The findings were presented at the European Psychiatric Association (EPA) 2020 Congress, which was virtual this year because of the COVID-19 pandemic.
Widespread problem
Violence against health care professionals is widespread among clinicians in EDs with psychiatry trainees “more exposed and vulnerable,” Dr. Pereira-Sanchez said during his presentation.
In 2017, the European Federation of Psychiatric Trainees established a group of researchers to describe “the extent and consequences of violence against psychiatric trainees in Europe and beyond,” he said. The group developed a 15-item questionnaire asking young clinicians about experiences of physical, sexual, and verbal assault at work. The survey was posted online by partner institutions via social media.
A total of 827 psychiatric trainees, the majority of whom were from France and the United Kingdom, completed the survey. Respondents had an average age of 31 years, and 68% were women. On average, respondents had completed 51.3% of their psychiatric training.
with 92.0% reporting verbal assaults, 44.1% physical assaults, and 9.3% sexual assaults. In addition, 14.2% had been assaulted once, 51.9% had been assaulted two to five times, and 33.9% had been assaulted more than five times during their training. Results also showed that assaults were more likely to occur on an inpatient ward (63.4%) or the ED (56.9%), although 37.2% occurred in an outpatient setting and 4.2% in community settings. The majority of respondents (69.0%) did not report their assaults, and 67.3% did not call police or security personnel.
The most common emotions experienced by trainees following an assault were fear, rage, and anxiety. Guilt, sadness, feeling unsupported, and self-doubt were also reported.
Dr. Pereira-Sanchez noted the low rate of reported assaults is likely because trainees view it as “part of the job to get insulted, it’s part of the job to suffer minor physical violence.”
Individuals who did report assaults tended to be those who had been assaulted more than five times and those who felt more anxiety, rage, and fear.
“Basically, those who experience more emotional consequences and physical consequences tend to report more,” he said.
In addition, trainees tended to report assaults if they worked in an institution that provided protocols and training in prevention and management of patient aggression.
However, he added, most respondents reported they were not aware of their center’s protocols with respect to assaults and were not trained in the management or prevention of patient violence.
Management tools key
Commenting on the study in an interview, Renee Binder, MD, professor of psychiatry at University of California, San Francisco, said the findings show that, “when patients are out of control, they may act inappropriately, including verbal, physical, and sexual assaults.”

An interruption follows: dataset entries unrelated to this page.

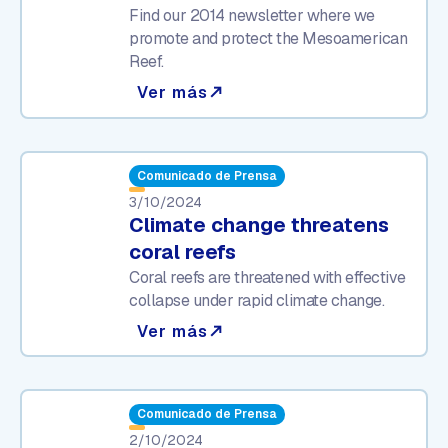
Find our 2014 newsletter where we
promote and protect the Mesoamerican
Reef.
Ver más
north_east
Comunicado de Prensa
3/10/2024
Climate change threatens
coral reefs
Coral reefs are threatened with effective
collapse under rapid climate change.
Ver más
north_east
Comunicado de Prensa
2/10/2024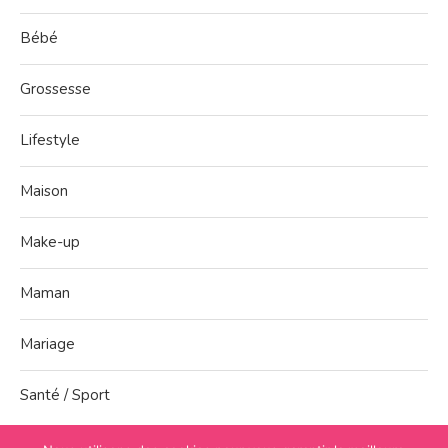
Bébé
Grossesse
Lifestyle
Maison
Make-up
Maman
Mariage
Santé / Sport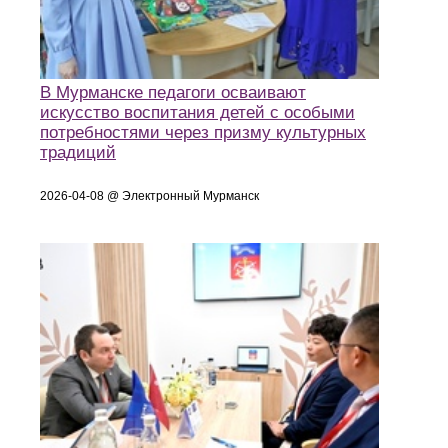
В Мурманске педагоги осваивают
искусство воспитания детей с особыми
потребностями через призму культурных
традиций
2026-04-08 @ Электронный Мурманск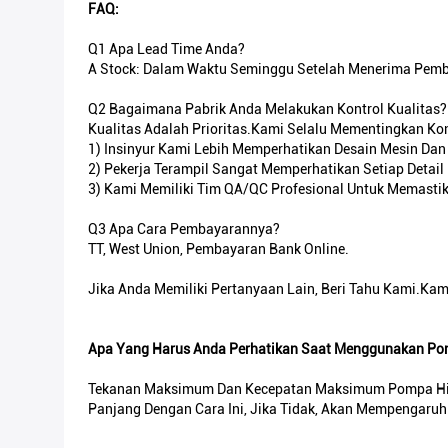
FAQ:
Q1 Apa Lead Time Anda?
A Stock: Dalam Waktu Seminggu Setelah Menerima Pembay
Q2 Bagaimana Pabrik Anda Melakukan Kontrol Kualitas?
Kualitas Adalah Prioritas.Kami Selalu Mementingkan Kont
1) Insinyur Kami Lebih Memperhatikan Desain Mesin D
2) Pekerja Terampil Sangat Memperhatikan Setiap Deta
3) Kami Memiliki Tim QA/QC Profesional Untuk Memastik
Q3 Apa Cara Pembayarannya?
TT, West Union, Pembayaran Bank Online.
Jika Anda Memiliki Pertanyaan Lain, Beri Tahu Kami.Ka
Apa Yang Harus Anda Perhatikan Saat Menggunakan Pom
Tekanan Maksimum Dan Kecepatan Maksimum Pompa Hidrol
Panjang Dengan Cara Ini, Jika Tidak, Akan Mempengaruh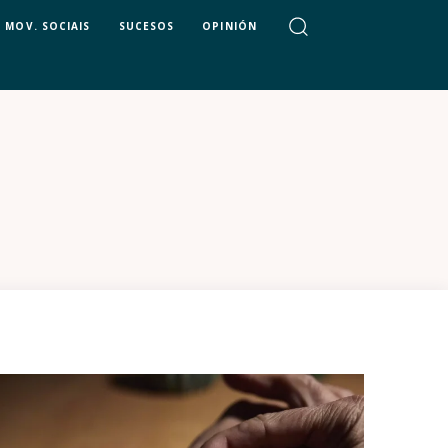
MOV. SOCIAIS
SUCESOS
OPINIÓN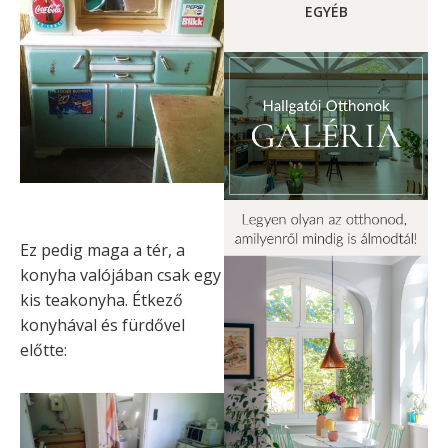
EGYÉB
Ez pedig maga a tér, a
konyha valójában csak egy
kis teakonyha. Étkező
konyhával és fürdővel
előtte: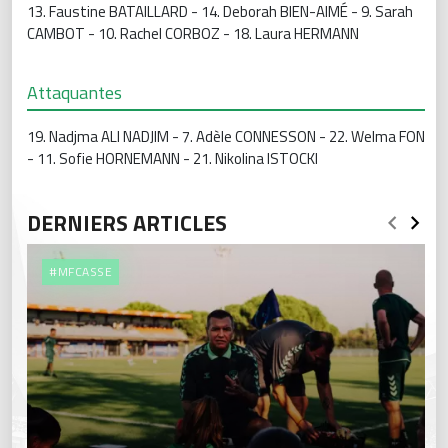
13. Faustine BATAILLARD - 14. Deborah BIEN-AIMÉ - 9. Sarah
CAMBOT - 10. Rachel CORBOZ - 18. Laura HERMANN
Attaquantes
19. Nadjma ALI NADJIM - 7. Adèle CONNESSON - 22. Welma FON
- 11. Sofie HORNEMANN - 21. Nikolina ISTOCKI
DERNIERS ARTICLES
#MFCASSE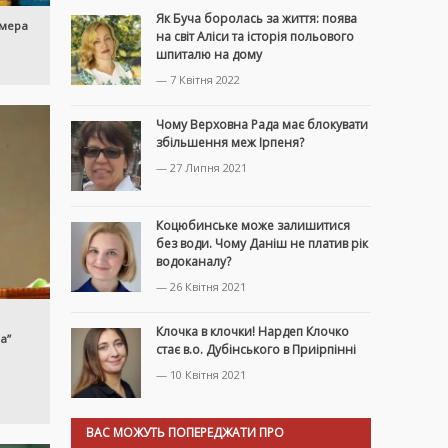
Як Буча боролась за життя: поява
 мера
на світ Аліси та історія польового
шпиталю на дому
— 7 Квітня 2022
Чому Верховна Рада має блокувати
збільшення меж Ірпеня?
— 27 Липня 2021
Коцюбинське може залишитися
без води. Чому Даніш не платив рік
водоканалу?
— 26 Квітня 2021
Клочка в клочки! Нардеп Клочко
а”
стає в.о. Дубінського в Приірпінні
— 10 Квітня 2021
ВАС МОЖУТЬ ПОПЕРЕДЖАТИ ПРО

Consequently, “clinicians should be prepared and have management tools,” said Dr. Binder, who was not involved in the research.
She noted that derogatory statements and racial slurs were included among the verbal assaults, which is particularly common in inpatient units and EDs where “patients may be acutely psychotic or manic and out of control,” she said.
However, Dr. Binder pointed out that the investigators did not separate mild and more severe forms of physical and sexual assault.
“If the authors had more finely separated out the types of physical and sexual assaults, they probably would have found that mild types of assaults are much more common than more severe assaults,” she said.
Dr. Pereira-Sanchez’s fellowship program is funded by Fundacion Alicia Koplowitz. He and Dr. Binder have disclosed no relevant financial relationships.